The superstitious dread of harming hawthorn trees prevalent in Britain and Ireland may also be connected to an old belief that hawthorns, and more especially 'lone thorns' (self-seeded specimens standing in isolation from other trees) originate from lightning or thunderbolts and give protection from lightning strikes.

Hawthorn trees are often found beside clootie wells; at these types of holy wells, they are sometimes known as rag trees, for the strips of cloth which are tied to them as part of healing rituals. 'When all fruit fails, welcome haws' was once a common expression in Ireland.

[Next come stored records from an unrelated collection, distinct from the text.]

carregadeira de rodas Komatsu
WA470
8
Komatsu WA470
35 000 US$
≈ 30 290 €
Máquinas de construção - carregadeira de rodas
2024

According to a medieval legend, the Glastonbury thorn, C. monogyna 'Biflora', which flowers twice annually, was supposed to have miraculously grown from a walking stick planted by Joseph of Arimathea at Glastonbury in Somerset, England. The original tree was destroyed in the sixteenth century during the English Reformation, but several cultivars have survived. Since the reign of King James I, it has been a Christmas custom to send a sprig of Glastonbury thorn flowers to the Sovereign, which is used to decorate the royal family's dinner table.

In the Victorian era, the hawthorn represented hope in the language of flowers.

The hawthorn – species unspecified – is the state flower of Missouri. The legislation designating it as such was introduced by Sarah Lucille Turner, one of the first two women to serve in the Missouri House of Representatives.